The clustering of intron orthologs and related paralogs into families was manually re-evaluated and re-checked by careful inspection of the respective full alignments. Intron sequences were automatically aligned with MAFFT [120] followed by manual adjustment where necessary. Sequence conservation was visualized with GeneDoc 2.7 (https://genedoc.software.informer.com/). Alignment positions with 60% site coverage identified in MEGA 7.0 [121] were extracted for further phylogenetic analyses and modelling of RNA-secondary structures. The filtered group II intron family alignments were used for Maximum Likelihood phylogenetic analyses with IQ-TREE 2 [122]. Substitution model testing was done automatically, and node support was evaluated with 1000 ultra-fast bootstrap and SH-aLRT repetitions, respectively. Phylogenetic Trees were visualized and edited with TreeGraph2 [123]. RNA secondary structures were modelled manually following established group II intron structure modeling routines [77] with predictions for substructure generated by the mxfold2 application [124]. Nucleotide positions from group II intron family alignments with 60% site coverage sites were preferably used for folding compared to non-conserved sites. RNA secondary structures were annotated in Dot-Bracket annotation and visualized with VARNA [125].
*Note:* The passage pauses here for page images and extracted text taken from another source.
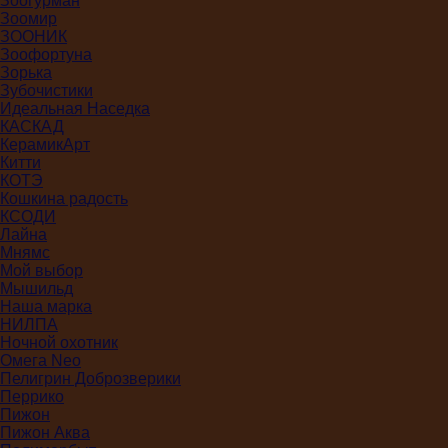
Зоогурман
Зоомир
ЗООНИК
Зоофортуна
Зорька
Зубочистики
Идеальная Наседка
КАСКАД
КерамикАрт
Китти
КОТЭ
Кошкина радость
КСОДИ
Лайна
Мнямс
Мой выбор
Мышильд
Наша марка
НИЛПА
Ночной охотник
Омега Neo
Пелигрин Доброзверики
Перрико
Пижон
Пижон Аква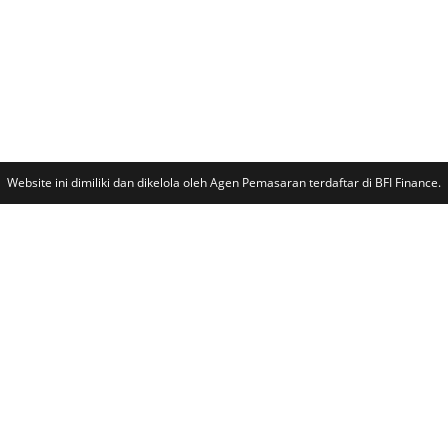
Website ini dimiliki dan dikelola oleh Agen Pemasaran terdaftar di BFI Finance.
Evaluation of streptophyte mitochondrial group II intron presence and absence

Presence and absence of the full collection of streptophyte mitochondrial group II intron paralogues were coded as ‘1’ and ‘0’, respectively. The R4.1.2 packages “dplyr” and “eulerr” were used for evaluation and plotting of group II intron distributions in the major land plant lineages to create Venn/Euler diagrams [126, 127]. Intron distribution data was converted into the FASTA format to model gain and loss scenarios empirically for group II introns for different plant phylogeny scenarios with GLOOME [128]. GLOOME allows gain–loss models weights 8-to-1, 4-to-1, 2-to-1 and 1-to-1. Given the present evidence for significantly more frequent independent group II intron losses rather than gains as recently confirmed e.g. for cox2 introns cox2i373g2 and coxi691g2 among angiosperms [129], we estimated the best fitting model weight (4–1) empirically for the lowest total number of gain events as close as possible to 161.